7:命がヤバいみたい
ボクの方は雅が来るまでどうなっているのかわからないまま、1日過ごしていた。5日後に試験と言われたのだから、訓練できるのは残り3日しかない。
夜になってねぐらで休む騎龍隊のドラゴンと少しだけ話ができたけど、役に立つような情報はなかった。翼が開かないとか羽ばたけないという経験をしたドラゴンがそもそもいないので、参考にもならない。
考えてみれば簡単なことだ。飛べないドラゴンはただの屍だ。ワイバーンも。そんなヤツは大人になる前に死んでしまう。ボクが兄弟や親に殺されそうになったのと同じだ。穀潰しになる前に始末されてしまう。
逆にボクが例外なだけだ。運がよかった。何度も死んでいてもおかしくなかった。
それもここまでかな。うん、雅と会えるなんて特大の幸運が降ってきたんだし、これが運の打ち止めだとしてもおかしくない。
「おい、話を聞いたぞ。あの小娘がおまえが欲しいと言ったそうだな」
そう話しかけてきたのは《青白き爪》だった。
「あの小娘って雅のこと?」
「デカイ方じゃねぇ。小娘だ」
「ああ、王女だったかな」
「いいか? 死ぬ気で飛べ」
「そのつもりだよ」
「いいや、わかってねぇな。飛べなかったらマジで死ぬぞ」
「どういうこと?」
「あの小娘が選んだ仲間は俺が知ってるだけでも2頭だ。他にもう1頭の話も聞いてる」
「あんなに若いのに3頭も?」
「数の問題じゃねぇ。ここから出ていってその後の話は誰も聞いてねぇし、見てもいねぇ。行方知らずなんだよ」
「そんなホラーな……」
「ホラじゃねぇ! マジなんだよ! てめぇも帰ってこられねぇぞ!」
確かに、あの生意気な様子は気に入らない。あんなのにまたがられると思うとゾッとしない。操縦も無茶苦茶やりそうだ。
「それにな、あの小娘から嫌な臭いがするんだよ」
「嫌な臭いってどんなの?」
「死臭だ。死んだ仲間の臭いだ」
すると話を聞いていた《翠の広き翼》が加わってきた。
「かなり薄くなってるし、臭ぇ臭いがまとわりついてるからごまかされるけどな」
ああ、香水か。確かに妙に濃い臭いがしたっけ。
「つまり、あの勇者って女を乗せて飛べねぇと、小娘に殺されるかなんかひでぇ目にあわせられるってことだ」
「マジか……」
飛ぶか、さもなくば死か。
シャイクスピアなんかいないんだけどな、この世界には。
真剣に運が尽きた感じがしてきた。
そんな話を聞いた後、雅が来た。昼休みを速攻で終わらせて、飛んで来たという。
パンをくわえて走る光景を想像して、思わず笑いそうになった。ぶつかって恋に落ちる展開はなかったけど。
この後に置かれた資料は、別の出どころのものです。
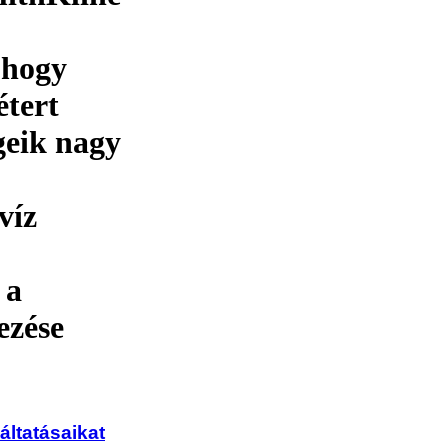
 hogy
étert
égeik nagy
víz
 a
ezése
áltatásaikat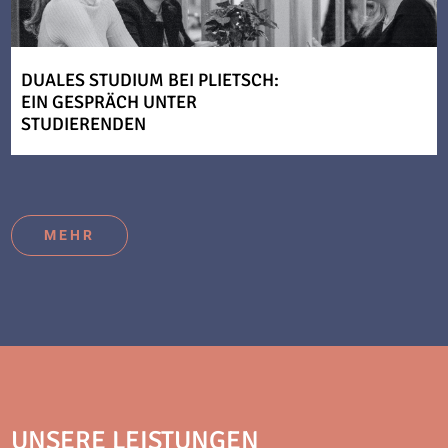
DUALES STUDIUM BEI PLIETSCH:
EIN GESPRÄCH UNTER
STUDIERENDEN
MEHR
UNSERE LEISTUNGEN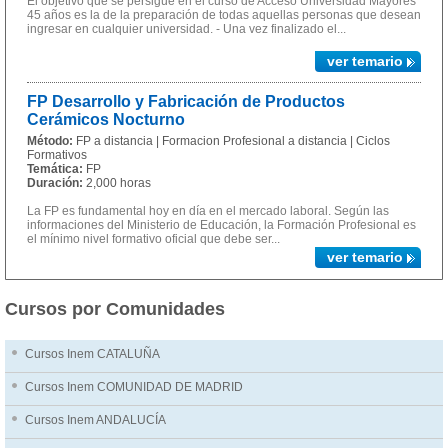
El objetivo que se persigue en el curso de Acceso Universidad Mayores
45 años es la de la preparación de todas aquellas personas que desean
ingresar en cualquier universidad. - Una vez finalizado el...
ver temario
FP Desarrollo y Fabricación de Productos
Cerámicos Nocturno
Método:
FP a distancia | Formacion Profesional a distancia | Ciclos
Formativos
Temática:
FP
Duración:
2,000 horas
La FP es fundamental hoy en día en el mercado laboral. Según las
informaciones del Ministerio de Educación, la Formación Profesional es
el mínimo nivel formativo oficial que debe ser...
ver temario
Cursos por Comunidades
Cursos Inem CATALUÑA
Cursos Inem COMUNIDAD DE MADRID
Cursos Inem ANDALUCÍA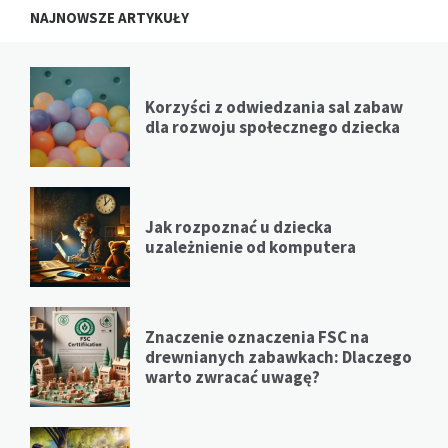
NAJNOWSZE ARTYKUŁY
Korzyści z odwiedzania sal zabaw
dla rozwoju społecznego dziecka
Jak rozpoznać u dziecka
uzależnienie od komputera
Znaczenie oznaczenia FSC na
drewnianych zabawkach: Dlaczego
warto zwracać uwagę?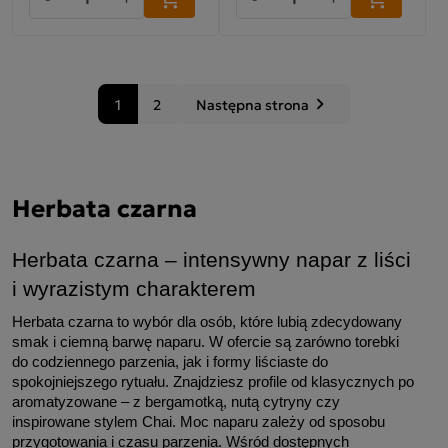
1
2
Następna strona
keyboard_arrow_right
Następny
Herbata czarna
Herbata czarna – intensywny napar z liści 
i wyrazistym charakterem
Herbata czarna to wybór dla osób, które lubią zdecydowany 
smak i ciemną barwę naparu. W ofercie są zarówno torebki 
do codziennego parzenia, jak i formy liściaste do 
spokojniejszego rytuału. Znajdziesz profile od klasycznych po 
aromatyzowane – z bergamotką, nutą cytryny czy 
inspirowane stylem Chai. Moc naparu zależy od sposobu 
przygotowania i czasu parzenia. Wśród dostępnych 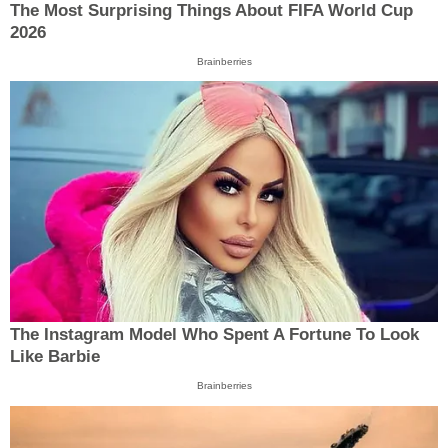
The Most Surprising Things About FIFA World Cup
2026
Brainberries
The Instagram Model Who Spent A Fortune To Look
Like Barbie
Brainberries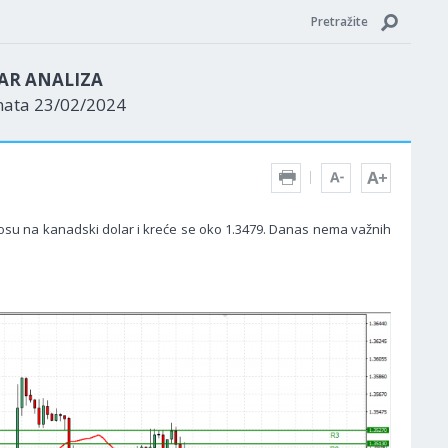
Pretražite
AR ANALIZA
nata 23/02/2024
osu na kanadski dolar i kreće se oko 1.3479. Danas nema važnih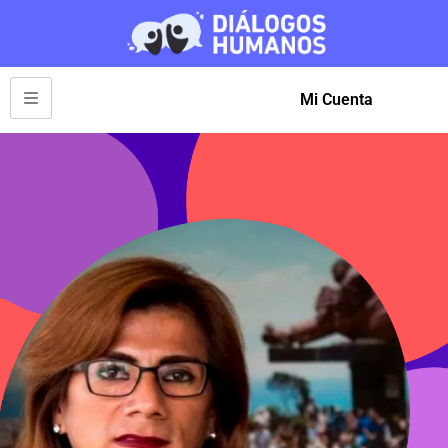
Mi Cuenta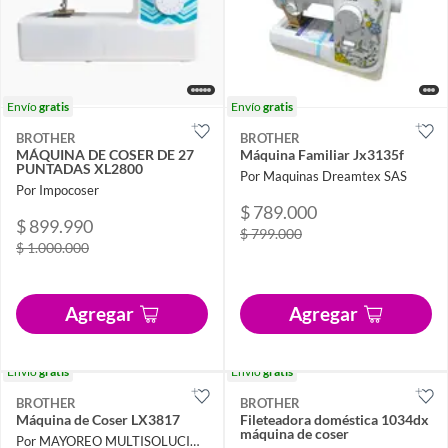
Envío
gratis
Envío
gratis
BROTHER
BROTHER
MÁQUINA DE COSER DE 27
Máquina Familiar Jx3135f
PUNTADAS XL2800
Por Maquinas Dreamtex SAS
Por Impocoser
$ 789.000
$ 899.990
$ 799.000
$ 1.000.000
Agregar
Agregar
Envío
gratis
Envío
gratis
BROTHER
BROTHER
Máquina de Coser LX3817
Fileteadora doméstica 1034dx
máquina de coser
Por MAYOREO MULTISOLUCIONES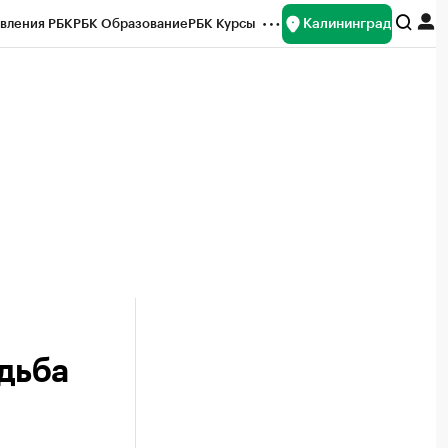
Калининград
вления РБК
РБК Образование
РБК Курсы
рейтинги
Франшизы
Газета
ок наличной валюты
удьба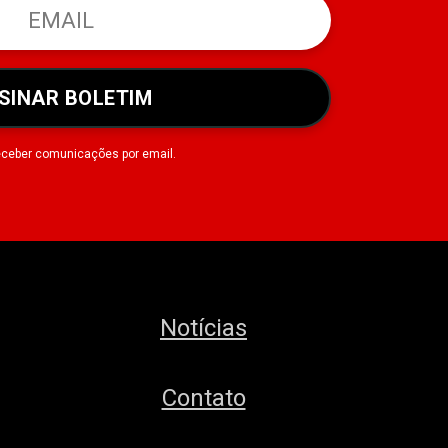
SINAR BOLETIM
eceber comunicações por email.
Notícias
Contato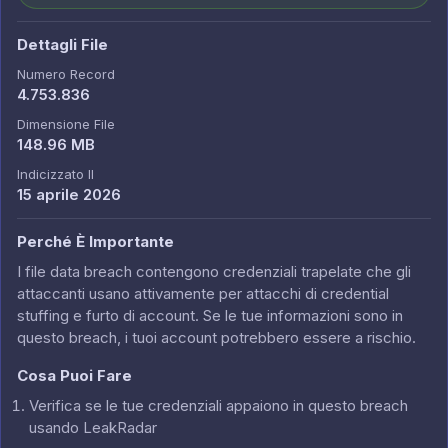
Dettagli File
Numero Record
4.753.836
Dimensione File
148.96 MB
Indicizzato Il
15 aprile 2026
Perché È Importante
I file data breach contengono credenziali trapelate che gli
attaccanti usano attivamente per attacchi di credential
stuffing e furto di account. Se le tue informazioni sono in
questo breach, i tuoi account potrebbero essere a rischio.
Cosa Puoi Fare
Verifica se le tue credenziali appaiono in questo breach
usando LeakRadar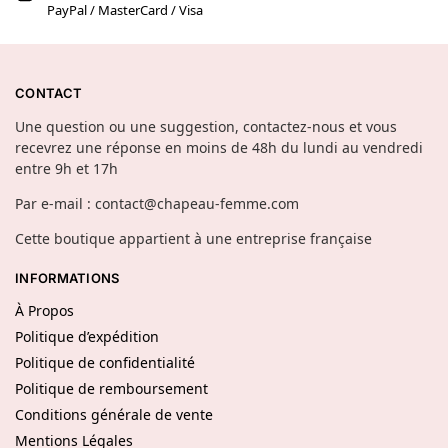
PayPal / MasterCard / Visa
CONTACT
Une question ou une suggestion, contactez-nous et vous
recevrez une réponse en moins de 48h du lundi au vendredi
entre 9h et 17h
Par e-mail : contact@chapeau-femme.com
Cette boutique appartient à une entreprise française
INFORMATIONS
À Propos
Politique d’expédition
Politique de confidentialité
Politique de remboursement
Conditions générale de vente
Mentions Légales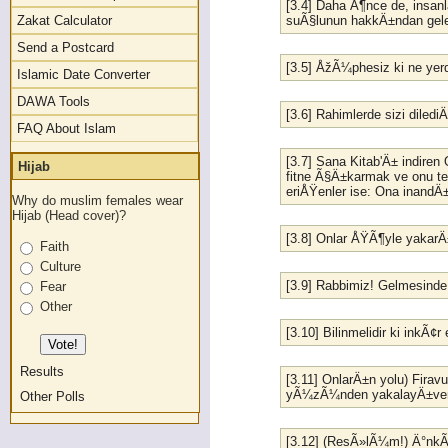
[3.4] Daha Ã¶nce de, insanl
suÃ§lunun hakkÄ±ndan gele
Zakat Calculator
Send a Postcard
[3.5] ÅžÃ¼phesiz ki ne yer
Islamic Date Converter
DAWA Tools
[3.6] Rahimlerde sizi diled
FAQ About Islam
[3.7] Sana Kitab'Ä± indiren
Hijab
fitne Ã§Ä±karmak ve onu te
eriÅŸenler ise: Ona inandÄ
Why do muslim females wear
Hijab (Head cover)?
[3.8] Onlar ÅŸÃ¶yle yakarÄ±
Faith
Culture
[3.9] Rabbimiz! Gelmesind
Fear
Other
[3.10] Bilinmelidir ki inkÃ
Results
[3.11] OnlarÄ±n yolu) Firav
yÃ¼zÃ¼nden yakalayÄ±verdi
Other Polls
[3.12] (ResÃ»lÃ¼m!) Ä°nk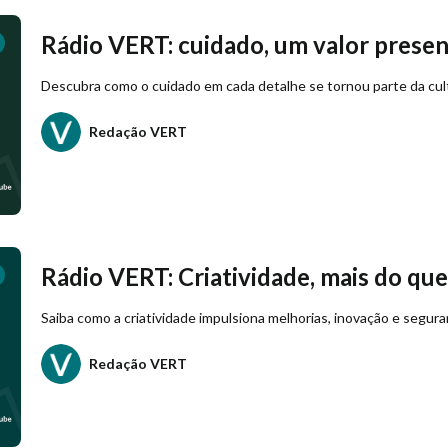
Rádio VERT: cuidado, um valor prese
Descubra como o cuidado em cada detalhe se tornou parte da cul
Redação VERT
Rádio VERT: Criatividade, mais do que
Saiba como a criatividade impulsiona melhorias, inovação e segu
Redação VERT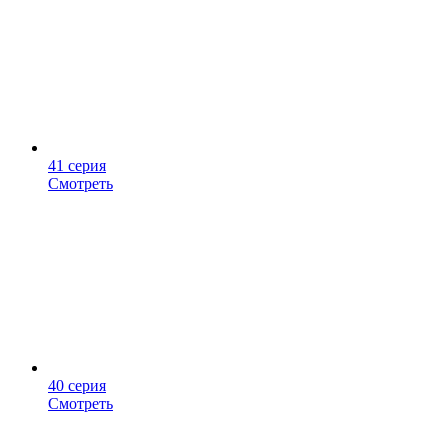
41 серия
Смотреть
40 серия
Смотреть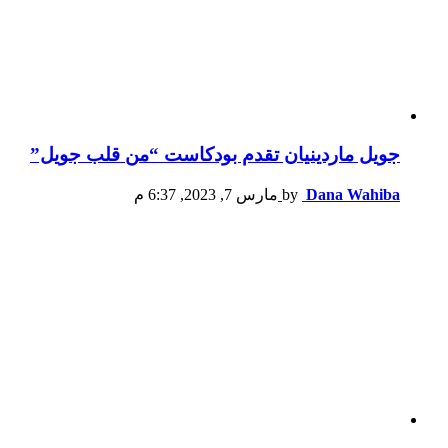
جويل ماردينيان تقدم بودكاست “من قلب جويل”
Dana Wahiba
by
مارس 7, 2023, 6:37 م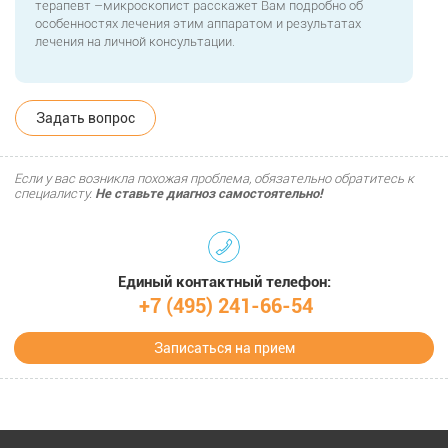
терапевт –микроскопист расскажет Вам подробно об
особенностях лечения этим аппаратом и результатах
лечения на личной консультации.
Задать вопрос
Если у вас возникла похожая проблема, обязательно обратитесь к
специалисту.
Не ставьте диагноз самостоятельно!
Единый контактный телефон:
+7 (495) 241-66-54
Записаться на прием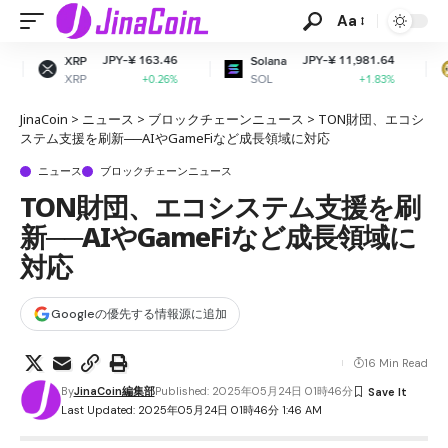
Aa
JPY-¥ 163.46
JPY-¥ 11,981.64
JPY
Solana
Dogecoin
SOL
DOGE
+0.26%
+1.83%
JinaCoin
>
ニュース
>
ブロックチェーンニュース
>
TON財団、エコシ
ステム支援を刷新──AIやGameFiなど成長領域に対応
ニュース
ブロックチェーンニュース
TON財団、エコシステム支援を刷
新──AIやGameFiなど成長領域に
対応
Googleの優先する情報源に追加
16 Min Read
By
JinaCoin編集部
Published: 2025年05月24日 01時46分
Last Updated: 2025年05月24日 01時46分 1:46 AM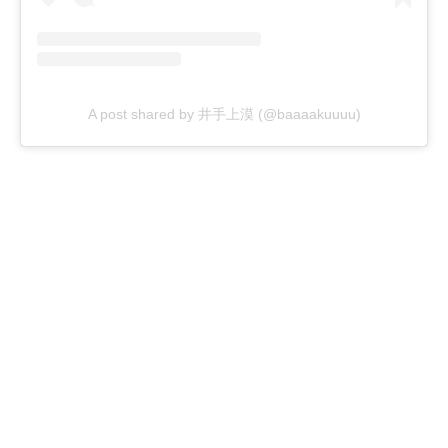
A post shared by 井手上漠 (@baaaakuuuu)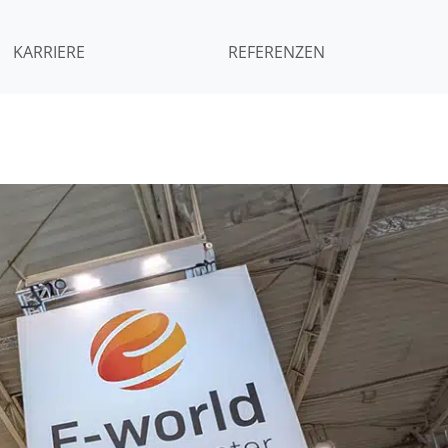
KARRIERE
REFERENZEN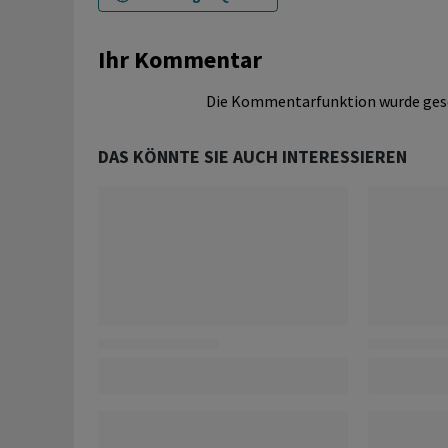
Ihr Kommentar
Die Kommentarfunktion wurde ges
DAS KÖNNTE SIE AUCH INTERESSIEREN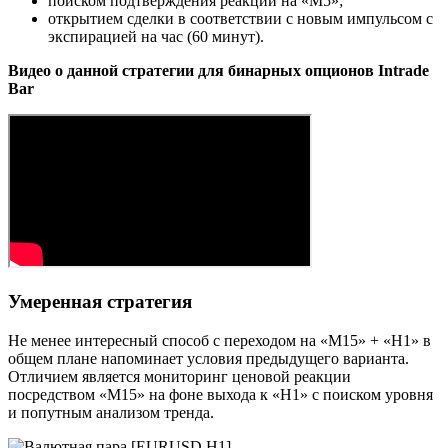
поиском подтверждения реакции на «М5»;
открытием сделки в соответствии с новым импульсом с
экспирацией на час (60 минут).
Видео о данной стратегии для бинарных опционов Intrade
Bar
Умеренная стратегия
Не менее интересный способ с переходом на «М15» + «Н1» в
общем плане напоминает условия предыдущего варианта.
Отличием является мониторинг ценовой реакции
посредством «М15» на фоне выхода к «Н1» с поиском уровня
и попутным анализом тренда.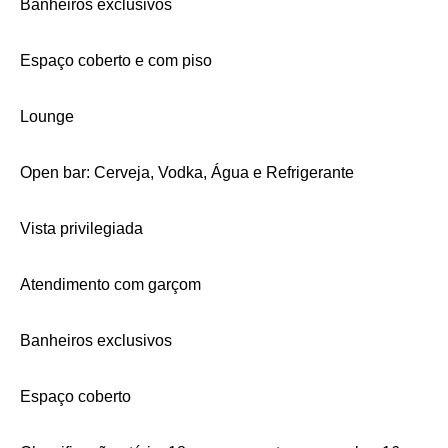
Banheiros exclusivos
Espaço coberto e com piso
Lounge
Open bar: Cerveja, Vodka, Água e Refrigerante
Vista privilegiada
Atendimento com garçom
Banheiros exclusivos
Espaço coberto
雅が考えるには、国王はボクを雅に与える気はないようだ。邪魔をしているようにしか見えないと。
ボクはますます飛んで死ぬか、王女になぶり殺しか、どっちかしかないのを感じた。
死ぬ気で飛ぶのが一番マシな選択だ。まあ、転生した時点で一回死んでるんだから、この人生、いや龍生はおまけみたいなものだ。
それでも……。雅と一緒に生きる可能性が少しでもあるなら、もうちょっと頑張ろうと思ったところだったのに。
なんだか、やっぱりついてないなぁ。
しかし、これは雅に言うわけにはいかない。責任を感じてしまいそうだし、雅の居場所がなくなってしまうかも知れない。国王と王女なんて権力者ににらまれてもろくなことにならない。そうでなくても、2人の王子から言い寄られているみたいだし。
とにかく、今のボクにできるのは少しでも飛べるように翼の訓練をすることくらいしかない。
それもなかなか進まないんだけど。
ああ、元人間という意識がなければ、もう少し簡単だったんだろうな。
それにしても、雅に喉をなでられて気持ちよかったから、つい大声を上げてしまったら、他の連中が笑い出して困ったよ。ううっ、恥ずかしかった……。おまえらなんか絶対に雅がなでたりしないからな。
それにしても、雅の手、優しかったな。ペットの犬でもなでてるつもりだったんだろうか。まあそうだよな。ドラゴンになっててよかった。人間のままだったら、ありえないしな。
それはそうと、真剣に飛ぶ訓練をしなきゃいけない。
残るは3日。
ボクはとりあえず翼を広げる訓練を続けるしかなかった。